Ah, yes … the 1980s. The indispensable nation, as the United States now styles itself, was in better shape then, though not as good as we remember through the rosy filters of memory. I was there. I know.
Disco music had finally departed, and with it, bell bottoms. Phil Collins was still whining out tunes on the radio, just as annoyingly maudlin as you please; the Sandinistas in Nicaragua were giving Washington fits; and Dubya’s wicked father was vice president of covert mayhem. But a lot was good, too. We believed with certainty that our country was improving instead of sliding down the razor blade of history. You could board an airplane or walk into a Congressional office without being stopped, searched, or even getting a dirty look from a security guard. And President Reagan had his flaws, but like FDR in the 1930s, he breathed optimism into our souls when we needed it.
We’re inclined to forget that October 19, 1987 saw a market crash even bigger, proportionally, than the one on September 15, 2008. The nominal size of the drop in the Dow-Jones Industrial Average was similar: 508 points in 1987 versus 504 points today. However, in 1987, that 508 points was a 22.6 percent drop. Today’s drop was a mere 4.4 percent of the Dow.
The reason we forget the market crash of 1987 is that market crashes have only a tenuous connection with troubles in the wider economy. As the economist John Maynard Keynes once remarked, stock market crashes have predicted nine out of the last five recessions. In 1987, the economy barely noticed the problems in the stock market. Things went on just fine.
But back to the 1980s, and to the title of this essay. Mr. Miyagi was a character in the 1984 film “The Karate Kid.” He taught self-defense to a hapless youngster who was bullied by tough kids at school. He advised his student not to study karate unless he meant to do it seriously:
“Man walk on road. Walk left side, safe. Walk right side, safe. Walk down middle, sooner or later, get squished just like grape. Same here. You karate do yes, or karate do no. You karate do “guess so”, just like grape.”

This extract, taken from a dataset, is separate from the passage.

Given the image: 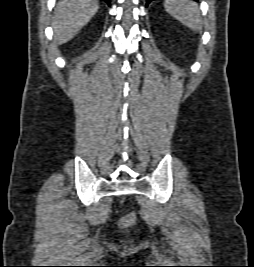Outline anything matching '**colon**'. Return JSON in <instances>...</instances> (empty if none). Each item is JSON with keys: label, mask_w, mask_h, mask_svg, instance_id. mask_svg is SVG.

If the U.S. government had taken Mr. Miyagi’s advice more seriously, today’s market crash — and the subprime lending crisis that triggered it — could probably have been avoided. Instead, they tried to deregulate a little bit and regulate a little bit. They — or, more precisely, world financial markets — ended up in the middle of the road. Get squished like grape.

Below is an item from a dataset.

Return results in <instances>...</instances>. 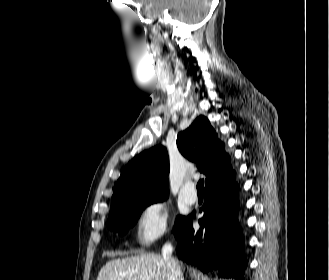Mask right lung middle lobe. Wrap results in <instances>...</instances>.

The lesson is that you can either have Wild-West unregulated financial markets with no bailouts (and be ready to take the consequences), or you can have markets with prudent and adequate regulation. You can’t serve up a dog’s breakfast of regulation and deregulation.
If you try to partially deregulate markets but still have some regulation and bail out big players when they get into trouble, you’re setting up conditions for a disaster.
Conservative economists’ complaint that regulated markets grow more slowly than Wild-West markets now seems hollow. Slower, regulated growth sounds pretty good right about now. Unregulated fast growth isn’t such a bargain if it’s built on foundations that collapse.